Task to carry out>
Give the lines below again exactly, starting with the line that holds "Contacto (276, 2438)" and going on through the line that holds "Facebook (276, 2398)".

Dataset records>
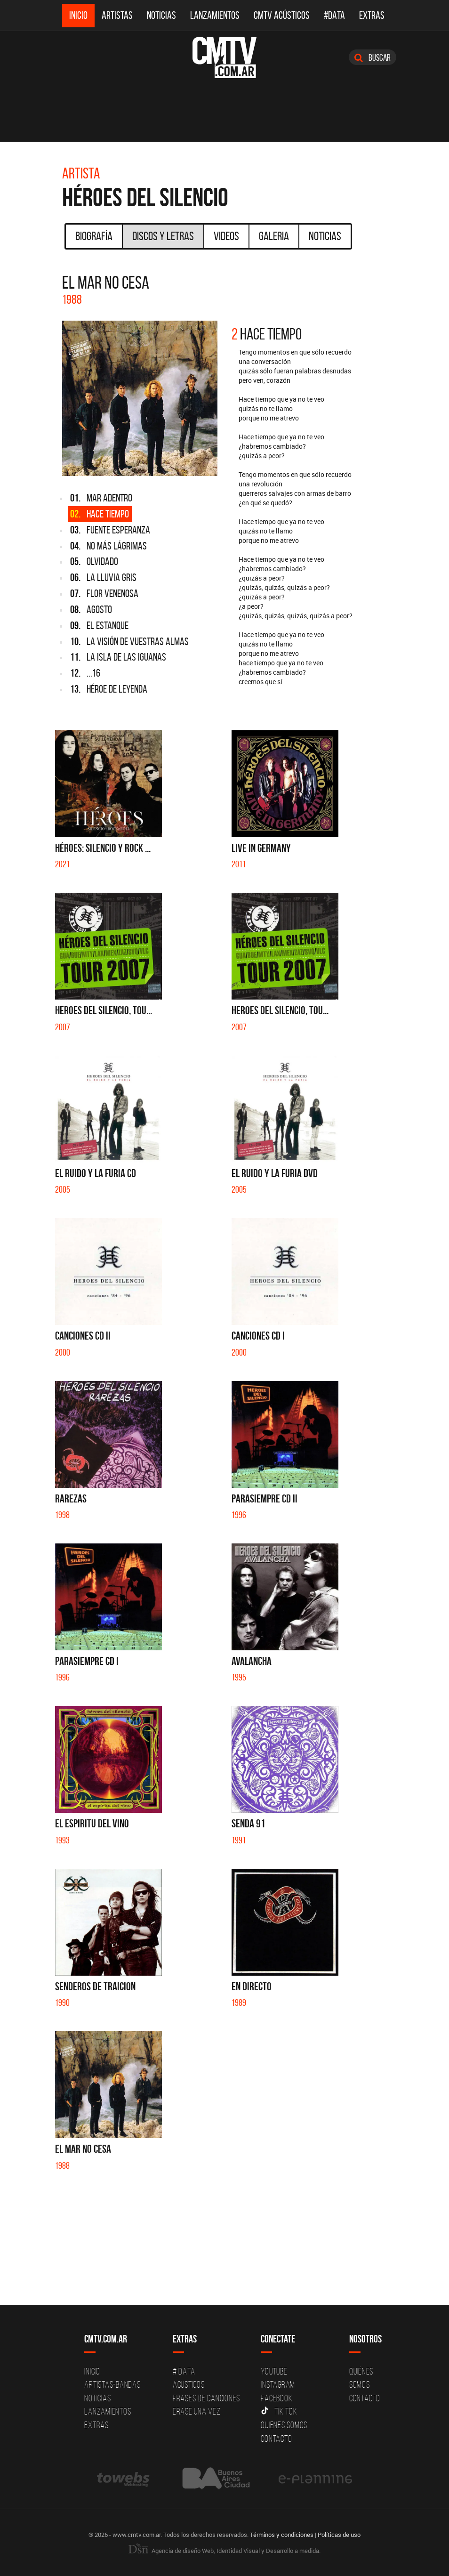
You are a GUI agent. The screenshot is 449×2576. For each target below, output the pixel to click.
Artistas (117, 15)
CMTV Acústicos (282, 15)
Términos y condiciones (281, 2534)
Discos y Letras (163, 235)
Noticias (161, 15)
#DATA (334, 15)
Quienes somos (284, 2425)
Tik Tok (279, 2411)
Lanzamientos (215, 15)
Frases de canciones (206, 2398)
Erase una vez (197, 2411)
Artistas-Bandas (112, 2384)
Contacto (276, 2438)
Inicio (78, 15)
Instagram (278, 2384)
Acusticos (189, 2384)
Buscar (372, 57)
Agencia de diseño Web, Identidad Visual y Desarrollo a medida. (224, 2550)
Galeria (274, 235)
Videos (226, 235)
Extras (372, 15)
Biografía (93, 235)
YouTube (274, 2371)
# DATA (184, 2371)
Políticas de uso (339, 2534)
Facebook (276, 2398)
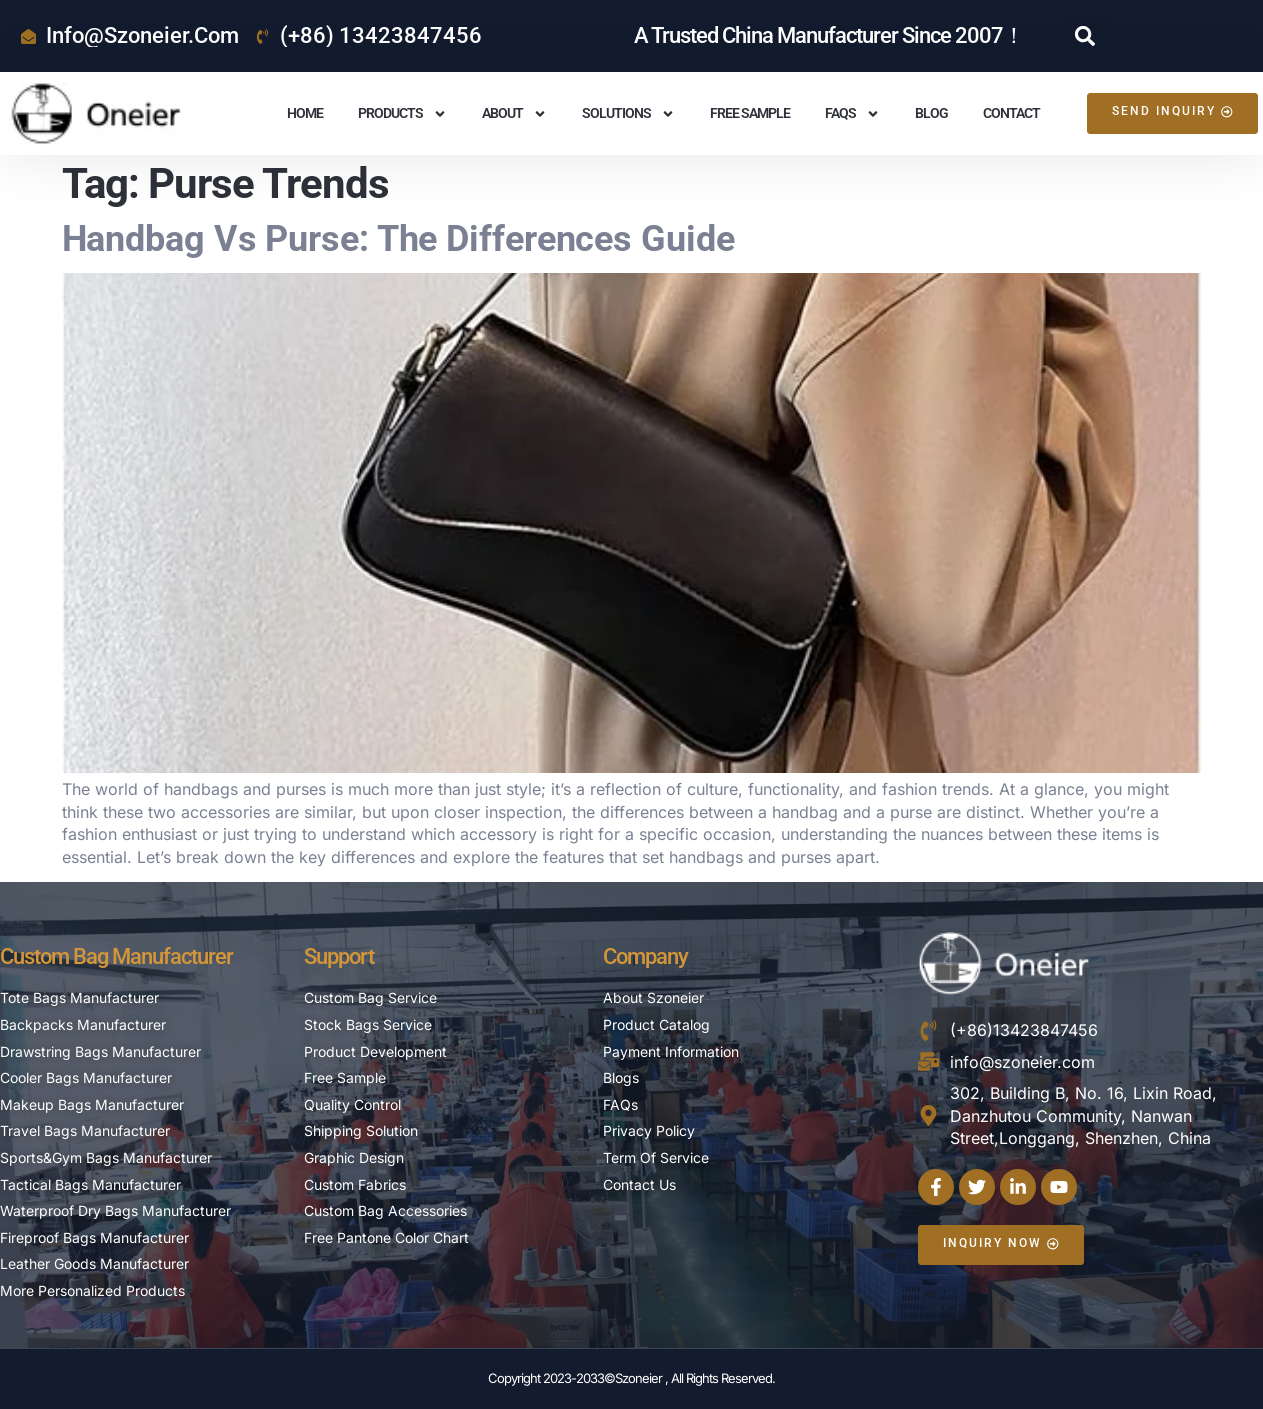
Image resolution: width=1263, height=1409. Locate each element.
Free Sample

Task answer>
Contacto (276, 2438)
Inicio (78, 15)
Instagram (278, 2384)
Acusticos (189, 2384)
Buscar (372, 57)
Agencia de diseño Web, Identidad Visual y Desarrollo a medida. (224, 2550)
Galeria (274, 235)
Videos (226, 235)
Extras (372, 15)
Biografía (93, 235)
YouTube (274, 2371)
# DATA (184, 2371)
Políticas de uso (339, 2534)
Facebook (276, 2398)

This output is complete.